*** Exercise data Section Begins ***
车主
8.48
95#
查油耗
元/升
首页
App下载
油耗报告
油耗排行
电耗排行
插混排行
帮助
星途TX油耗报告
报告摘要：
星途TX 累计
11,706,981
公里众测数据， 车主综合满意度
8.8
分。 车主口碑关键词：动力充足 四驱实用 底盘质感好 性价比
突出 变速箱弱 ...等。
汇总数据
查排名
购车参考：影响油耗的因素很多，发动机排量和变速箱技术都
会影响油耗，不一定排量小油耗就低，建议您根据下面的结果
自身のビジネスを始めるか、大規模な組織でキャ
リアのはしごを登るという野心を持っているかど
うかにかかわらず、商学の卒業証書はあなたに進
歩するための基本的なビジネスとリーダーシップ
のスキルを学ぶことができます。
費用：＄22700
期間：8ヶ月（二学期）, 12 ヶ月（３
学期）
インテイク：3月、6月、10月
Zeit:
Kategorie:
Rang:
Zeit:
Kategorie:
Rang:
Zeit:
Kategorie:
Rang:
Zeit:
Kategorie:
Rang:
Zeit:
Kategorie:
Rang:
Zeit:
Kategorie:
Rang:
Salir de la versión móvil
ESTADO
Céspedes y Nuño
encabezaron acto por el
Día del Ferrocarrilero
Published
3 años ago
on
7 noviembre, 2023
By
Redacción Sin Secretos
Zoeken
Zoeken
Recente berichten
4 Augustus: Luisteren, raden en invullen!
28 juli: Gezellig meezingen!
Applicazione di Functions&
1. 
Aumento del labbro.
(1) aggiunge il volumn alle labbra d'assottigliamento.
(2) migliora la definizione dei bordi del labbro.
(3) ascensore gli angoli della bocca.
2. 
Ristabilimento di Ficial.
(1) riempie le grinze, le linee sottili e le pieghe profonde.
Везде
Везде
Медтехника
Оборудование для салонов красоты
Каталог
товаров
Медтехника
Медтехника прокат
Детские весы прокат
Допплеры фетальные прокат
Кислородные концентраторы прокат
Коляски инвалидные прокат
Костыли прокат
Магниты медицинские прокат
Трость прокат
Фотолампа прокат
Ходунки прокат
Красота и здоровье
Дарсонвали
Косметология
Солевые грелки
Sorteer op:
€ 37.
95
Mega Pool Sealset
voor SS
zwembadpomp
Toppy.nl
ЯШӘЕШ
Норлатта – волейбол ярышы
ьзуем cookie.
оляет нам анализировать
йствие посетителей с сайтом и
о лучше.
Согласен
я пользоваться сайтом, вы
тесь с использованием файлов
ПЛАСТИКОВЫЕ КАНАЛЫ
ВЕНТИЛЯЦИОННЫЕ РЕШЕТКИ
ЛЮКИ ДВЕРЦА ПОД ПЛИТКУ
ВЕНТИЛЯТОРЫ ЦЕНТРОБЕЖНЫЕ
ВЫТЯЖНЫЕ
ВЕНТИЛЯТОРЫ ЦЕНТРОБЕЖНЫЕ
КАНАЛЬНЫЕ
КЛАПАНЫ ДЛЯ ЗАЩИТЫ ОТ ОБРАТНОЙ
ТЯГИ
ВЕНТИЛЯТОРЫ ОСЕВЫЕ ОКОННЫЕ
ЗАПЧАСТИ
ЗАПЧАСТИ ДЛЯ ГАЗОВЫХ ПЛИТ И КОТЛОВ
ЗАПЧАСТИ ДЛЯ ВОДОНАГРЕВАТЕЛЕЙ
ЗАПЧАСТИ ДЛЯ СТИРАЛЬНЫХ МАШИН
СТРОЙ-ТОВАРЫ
*** Exercise data Section Ends ***
> **The task**: Locate all lines in the listing above with the word "ЗАПЧАСТИ". Copy them.

> **Result for this exercise**:
ЗАПЧАСТИ
ЗАПЧАСТИ ДЛЯ ГАЗОВЫХ ПЛИТ И КОТЛОВ
ЗАПЧАСТИ ДЛЯ ВОДОНАГРЕВАТЕЛЕЙ
ЗАПЧАСТИ ДЛЯ СТИРАЛЬНЫХ МАШИН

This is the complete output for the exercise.